Lawmakers also recently sent a bill to the governor that would help speed the expungement process for people hoping to clear their records of past marijuana-related offenses—a proposal Green signed into law earlier this month.

That measure, HB 132, from Rep. David Tarnas (D), is intended to expedite expungements happening through a pilot program signed into law last year by Gov. Josh Green (D). Specifically, it will remove a distinction between marijuana and other Schedule V drugs for the purposes of the expungement program.

The bill’s proponents said the current wording of the law forces state officials to comb through thousands of criminal records manually in order to identify which are eligible for expungement under the pilot program.

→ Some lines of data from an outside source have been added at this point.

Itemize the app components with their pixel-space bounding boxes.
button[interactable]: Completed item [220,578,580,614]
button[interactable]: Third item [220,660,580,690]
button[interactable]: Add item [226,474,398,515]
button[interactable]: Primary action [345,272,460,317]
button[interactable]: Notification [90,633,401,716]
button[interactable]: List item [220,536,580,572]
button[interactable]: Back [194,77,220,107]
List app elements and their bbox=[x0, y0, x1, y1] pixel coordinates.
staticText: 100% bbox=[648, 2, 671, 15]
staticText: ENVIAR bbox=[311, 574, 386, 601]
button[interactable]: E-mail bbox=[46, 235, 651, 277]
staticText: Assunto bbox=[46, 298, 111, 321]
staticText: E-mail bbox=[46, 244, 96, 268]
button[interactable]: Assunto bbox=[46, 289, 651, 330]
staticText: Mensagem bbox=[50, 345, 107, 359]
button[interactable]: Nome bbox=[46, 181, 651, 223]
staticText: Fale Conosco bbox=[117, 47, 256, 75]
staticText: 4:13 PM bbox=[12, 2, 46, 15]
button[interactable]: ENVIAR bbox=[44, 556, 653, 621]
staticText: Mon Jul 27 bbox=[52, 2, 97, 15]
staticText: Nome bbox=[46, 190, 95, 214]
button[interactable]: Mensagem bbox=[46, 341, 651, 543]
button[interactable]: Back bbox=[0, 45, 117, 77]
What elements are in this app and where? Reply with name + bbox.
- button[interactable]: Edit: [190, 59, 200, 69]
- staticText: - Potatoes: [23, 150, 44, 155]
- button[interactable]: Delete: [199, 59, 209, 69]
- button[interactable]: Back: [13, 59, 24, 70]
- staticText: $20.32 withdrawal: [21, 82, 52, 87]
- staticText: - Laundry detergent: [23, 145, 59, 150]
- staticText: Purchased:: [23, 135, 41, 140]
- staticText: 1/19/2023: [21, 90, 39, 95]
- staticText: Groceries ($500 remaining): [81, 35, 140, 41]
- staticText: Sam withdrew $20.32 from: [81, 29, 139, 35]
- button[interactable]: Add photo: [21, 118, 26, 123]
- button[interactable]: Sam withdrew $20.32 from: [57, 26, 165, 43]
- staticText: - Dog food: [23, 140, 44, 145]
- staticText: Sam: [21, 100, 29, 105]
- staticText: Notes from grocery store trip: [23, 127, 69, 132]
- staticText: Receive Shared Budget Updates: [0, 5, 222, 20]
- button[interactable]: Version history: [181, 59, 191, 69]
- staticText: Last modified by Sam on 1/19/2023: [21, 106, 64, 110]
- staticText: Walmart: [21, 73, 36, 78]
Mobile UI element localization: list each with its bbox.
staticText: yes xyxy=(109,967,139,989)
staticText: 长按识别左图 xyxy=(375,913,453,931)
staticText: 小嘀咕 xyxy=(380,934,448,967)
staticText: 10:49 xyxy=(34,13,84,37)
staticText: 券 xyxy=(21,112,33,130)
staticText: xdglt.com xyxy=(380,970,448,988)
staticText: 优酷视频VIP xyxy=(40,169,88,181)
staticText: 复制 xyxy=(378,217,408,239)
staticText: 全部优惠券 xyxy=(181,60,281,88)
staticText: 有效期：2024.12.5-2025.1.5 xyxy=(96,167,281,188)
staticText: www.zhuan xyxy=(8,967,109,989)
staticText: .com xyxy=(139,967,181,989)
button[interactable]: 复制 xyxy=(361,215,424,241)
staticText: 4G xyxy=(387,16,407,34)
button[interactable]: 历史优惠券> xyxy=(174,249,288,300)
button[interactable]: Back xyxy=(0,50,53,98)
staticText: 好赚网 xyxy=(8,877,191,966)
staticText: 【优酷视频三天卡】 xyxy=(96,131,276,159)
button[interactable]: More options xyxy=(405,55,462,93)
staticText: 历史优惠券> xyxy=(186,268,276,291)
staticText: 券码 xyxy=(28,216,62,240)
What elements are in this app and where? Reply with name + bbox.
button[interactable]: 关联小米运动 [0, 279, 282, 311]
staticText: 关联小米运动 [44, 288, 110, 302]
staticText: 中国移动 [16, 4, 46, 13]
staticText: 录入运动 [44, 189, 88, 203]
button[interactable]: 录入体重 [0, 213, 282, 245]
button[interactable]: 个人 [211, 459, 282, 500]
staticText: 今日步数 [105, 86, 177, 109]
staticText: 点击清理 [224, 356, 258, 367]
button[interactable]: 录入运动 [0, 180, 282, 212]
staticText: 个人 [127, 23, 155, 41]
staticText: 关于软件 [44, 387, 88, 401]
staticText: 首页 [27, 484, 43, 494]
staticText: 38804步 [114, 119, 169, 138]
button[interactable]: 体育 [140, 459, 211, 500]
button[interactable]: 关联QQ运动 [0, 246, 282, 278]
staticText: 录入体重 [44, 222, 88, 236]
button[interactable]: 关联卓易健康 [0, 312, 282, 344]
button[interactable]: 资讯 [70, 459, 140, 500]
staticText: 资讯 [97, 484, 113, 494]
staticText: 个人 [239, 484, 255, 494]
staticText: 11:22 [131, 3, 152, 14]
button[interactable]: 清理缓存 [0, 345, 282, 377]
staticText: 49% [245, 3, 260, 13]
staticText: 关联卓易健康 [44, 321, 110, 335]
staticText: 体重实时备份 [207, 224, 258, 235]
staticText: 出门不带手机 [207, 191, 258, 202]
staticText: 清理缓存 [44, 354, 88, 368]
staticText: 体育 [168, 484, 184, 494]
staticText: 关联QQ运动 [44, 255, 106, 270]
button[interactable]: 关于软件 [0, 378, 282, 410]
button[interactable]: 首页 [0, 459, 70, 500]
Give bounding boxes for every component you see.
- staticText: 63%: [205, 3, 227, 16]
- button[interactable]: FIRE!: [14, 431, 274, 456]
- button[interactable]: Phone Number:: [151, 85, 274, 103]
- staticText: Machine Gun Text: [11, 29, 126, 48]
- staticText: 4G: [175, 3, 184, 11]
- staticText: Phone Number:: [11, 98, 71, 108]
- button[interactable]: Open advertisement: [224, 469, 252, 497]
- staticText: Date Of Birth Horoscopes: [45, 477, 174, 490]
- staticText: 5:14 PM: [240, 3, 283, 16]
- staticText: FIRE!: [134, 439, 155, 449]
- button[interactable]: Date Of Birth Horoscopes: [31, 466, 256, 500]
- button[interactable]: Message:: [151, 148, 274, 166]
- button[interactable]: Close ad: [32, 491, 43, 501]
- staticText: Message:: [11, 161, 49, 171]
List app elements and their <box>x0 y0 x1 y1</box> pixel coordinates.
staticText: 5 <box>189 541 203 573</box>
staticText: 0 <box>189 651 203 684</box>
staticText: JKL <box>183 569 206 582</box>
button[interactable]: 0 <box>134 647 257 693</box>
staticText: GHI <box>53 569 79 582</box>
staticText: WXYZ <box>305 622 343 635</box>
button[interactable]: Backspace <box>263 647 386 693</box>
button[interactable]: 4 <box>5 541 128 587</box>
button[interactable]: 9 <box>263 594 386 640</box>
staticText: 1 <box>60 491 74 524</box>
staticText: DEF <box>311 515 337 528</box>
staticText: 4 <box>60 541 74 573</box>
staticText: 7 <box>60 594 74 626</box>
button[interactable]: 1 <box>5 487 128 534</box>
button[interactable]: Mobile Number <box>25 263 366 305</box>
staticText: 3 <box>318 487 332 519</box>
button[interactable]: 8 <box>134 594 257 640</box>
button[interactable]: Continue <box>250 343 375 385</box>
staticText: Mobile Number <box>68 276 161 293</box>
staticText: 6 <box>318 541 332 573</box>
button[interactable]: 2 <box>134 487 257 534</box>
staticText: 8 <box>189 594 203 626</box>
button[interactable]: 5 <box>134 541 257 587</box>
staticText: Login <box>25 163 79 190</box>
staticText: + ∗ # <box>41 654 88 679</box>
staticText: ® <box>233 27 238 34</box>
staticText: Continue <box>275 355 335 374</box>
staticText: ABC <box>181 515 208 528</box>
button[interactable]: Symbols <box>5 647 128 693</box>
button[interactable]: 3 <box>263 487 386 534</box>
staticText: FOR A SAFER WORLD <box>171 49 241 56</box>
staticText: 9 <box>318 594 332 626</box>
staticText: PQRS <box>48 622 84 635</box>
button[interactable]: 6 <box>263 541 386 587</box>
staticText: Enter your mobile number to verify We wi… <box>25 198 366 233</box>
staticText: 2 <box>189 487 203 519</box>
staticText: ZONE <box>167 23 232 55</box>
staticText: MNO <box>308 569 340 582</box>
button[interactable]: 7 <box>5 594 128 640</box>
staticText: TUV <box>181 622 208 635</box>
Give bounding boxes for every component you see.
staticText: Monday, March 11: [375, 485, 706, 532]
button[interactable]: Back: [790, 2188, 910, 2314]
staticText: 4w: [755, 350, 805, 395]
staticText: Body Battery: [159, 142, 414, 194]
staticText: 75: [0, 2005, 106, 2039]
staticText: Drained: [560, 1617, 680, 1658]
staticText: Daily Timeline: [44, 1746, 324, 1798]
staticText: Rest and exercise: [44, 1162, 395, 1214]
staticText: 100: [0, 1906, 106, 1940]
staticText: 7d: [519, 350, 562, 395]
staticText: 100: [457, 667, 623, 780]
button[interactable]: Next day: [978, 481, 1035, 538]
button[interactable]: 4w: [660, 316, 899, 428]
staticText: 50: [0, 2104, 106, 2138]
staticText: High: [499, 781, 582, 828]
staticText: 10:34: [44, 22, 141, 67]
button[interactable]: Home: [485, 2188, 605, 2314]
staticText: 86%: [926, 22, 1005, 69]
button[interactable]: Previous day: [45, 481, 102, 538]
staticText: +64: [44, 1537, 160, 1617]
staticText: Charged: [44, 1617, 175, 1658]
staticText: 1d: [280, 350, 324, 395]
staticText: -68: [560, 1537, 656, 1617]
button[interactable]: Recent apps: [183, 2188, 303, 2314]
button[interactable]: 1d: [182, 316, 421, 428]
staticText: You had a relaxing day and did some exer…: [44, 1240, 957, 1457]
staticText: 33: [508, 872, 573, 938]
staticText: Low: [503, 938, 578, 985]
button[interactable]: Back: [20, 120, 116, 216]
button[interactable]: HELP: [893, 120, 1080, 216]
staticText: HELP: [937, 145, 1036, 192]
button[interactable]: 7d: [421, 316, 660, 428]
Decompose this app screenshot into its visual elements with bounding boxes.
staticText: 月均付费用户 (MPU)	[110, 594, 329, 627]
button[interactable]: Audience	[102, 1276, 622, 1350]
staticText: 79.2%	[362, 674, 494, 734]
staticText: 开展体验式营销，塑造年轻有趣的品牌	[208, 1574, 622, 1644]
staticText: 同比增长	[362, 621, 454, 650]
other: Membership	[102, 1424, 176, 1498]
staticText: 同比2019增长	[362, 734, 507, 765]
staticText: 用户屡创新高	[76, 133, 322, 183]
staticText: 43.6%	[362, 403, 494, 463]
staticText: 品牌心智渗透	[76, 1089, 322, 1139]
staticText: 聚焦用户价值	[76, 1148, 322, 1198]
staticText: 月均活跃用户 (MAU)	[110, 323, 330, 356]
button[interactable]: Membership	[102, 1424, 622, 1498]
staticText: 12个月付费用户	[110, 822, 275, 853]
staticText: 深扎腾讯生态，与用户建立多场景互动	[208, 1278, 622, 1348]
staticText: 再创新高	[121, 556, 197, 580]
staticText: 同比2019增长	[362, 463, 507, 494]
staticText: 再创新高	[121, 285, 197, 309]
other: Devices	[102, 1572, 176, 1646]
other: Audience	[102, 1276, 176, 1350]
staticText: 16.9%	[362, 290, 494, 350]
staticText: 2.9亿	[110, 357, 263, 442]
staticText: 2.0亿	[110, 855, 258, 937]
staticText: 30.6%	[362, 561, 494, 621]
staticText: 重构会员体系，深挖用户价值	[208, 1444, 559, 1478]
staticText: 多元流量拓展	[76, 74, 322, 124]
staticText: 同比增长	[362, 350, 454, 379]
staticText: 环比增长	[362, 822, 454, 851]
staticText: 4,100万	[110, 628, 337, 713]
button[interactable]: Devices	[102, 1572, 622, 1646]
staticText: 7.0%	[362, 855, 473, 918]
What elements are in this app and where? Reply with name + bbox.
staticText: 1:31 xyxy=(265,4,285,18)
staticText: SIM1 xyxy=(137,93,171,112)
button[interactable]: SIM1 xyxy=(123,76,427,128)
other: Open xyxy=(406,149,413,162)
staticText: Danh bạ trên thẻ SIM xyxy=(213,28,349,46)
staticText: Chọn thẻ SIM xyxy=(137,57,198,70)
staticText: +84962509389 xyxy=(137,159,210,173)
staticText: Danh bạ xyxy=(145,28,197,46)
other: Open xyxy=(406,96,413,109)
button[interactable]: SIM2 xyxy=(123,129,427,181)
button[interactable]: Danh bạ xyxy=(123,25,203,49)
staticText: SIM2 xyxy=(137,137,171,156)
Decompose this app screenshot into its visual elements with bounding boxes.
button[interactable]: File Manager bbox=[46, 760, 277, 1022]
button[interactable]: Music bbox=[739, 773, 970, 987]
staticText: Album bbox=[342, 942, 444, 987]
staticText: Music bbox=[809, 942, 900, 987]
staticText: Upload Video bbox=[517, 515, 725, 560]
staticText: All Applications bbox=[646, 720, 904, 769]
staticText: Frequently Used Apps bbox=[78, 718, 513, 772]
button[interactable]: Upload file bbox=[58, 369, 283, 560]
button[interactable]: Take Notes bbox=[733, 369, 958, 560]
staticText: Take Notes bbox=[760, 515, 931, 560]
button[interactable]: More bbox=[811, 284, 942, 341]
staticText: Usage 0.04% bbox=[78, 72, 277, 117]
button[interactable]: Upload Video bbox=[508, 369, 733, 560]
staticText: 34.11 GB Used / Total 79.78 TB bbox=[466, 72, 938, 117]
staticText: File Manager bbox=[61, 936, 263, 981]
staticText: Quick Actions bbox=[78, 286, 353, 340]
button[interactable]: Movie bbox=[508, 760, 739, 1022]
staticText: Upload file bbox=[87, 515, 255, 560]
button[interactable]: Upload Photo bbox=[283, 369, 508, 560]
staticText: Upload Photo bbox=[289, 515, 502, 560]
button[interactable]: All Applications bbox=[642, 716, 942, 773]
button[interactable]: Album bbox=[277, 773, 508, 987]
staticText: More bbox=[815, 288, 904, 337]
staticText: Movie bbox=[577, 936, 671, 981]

Hawaii’s Senate back in February narrowly defeated a separate proposal that would have increased fivefold the amount of cannabis that a person could possess without risk of criminal charges. The body voted 12–11 against the decriminalization measure, SB 319, from Sen. Joy San Buenaventura (D).

Had the measure become law, it would have increased the amount of cannabis decriminalized in Hawaii from the current 3 grams up to 15 grams. Possession of any amount of marijuana up to that 15-gram limit would have been classified as a civil violation, punishable by a fine of $130.

A Senate bill that would have legalized marijuana for adults, meanwhile, ultimately stalled for the session. That measure, SB 1613, failed to make it out of committee by a legislative deadline.

While advocates felt there was sufficient support for the legalization proposal in the Senate, it’s widely believed that House lawmakers would have ultimately scuttled the measure, as they did last month with a legalization companion bill, HB 1246.

Last session, a Senate-passed legalization bill also fizzled out in the House.

This year’s House vote to stall the bill came just days after approval from a pair of committees at a joint hearing. Ahead of that hearing, the panels received nearly 300 pages of testimony, including from state agencies, advocacy organizations and members of the public.

This past fall, regulators solicited proposals to assess the state’s current medical marijuana program—and also sought to estimate demand for recreational sales if the state eventually moves forward with adult-use legalization. Some read the move as a sign the regulatory agency saw a need to prepare to the potential reform.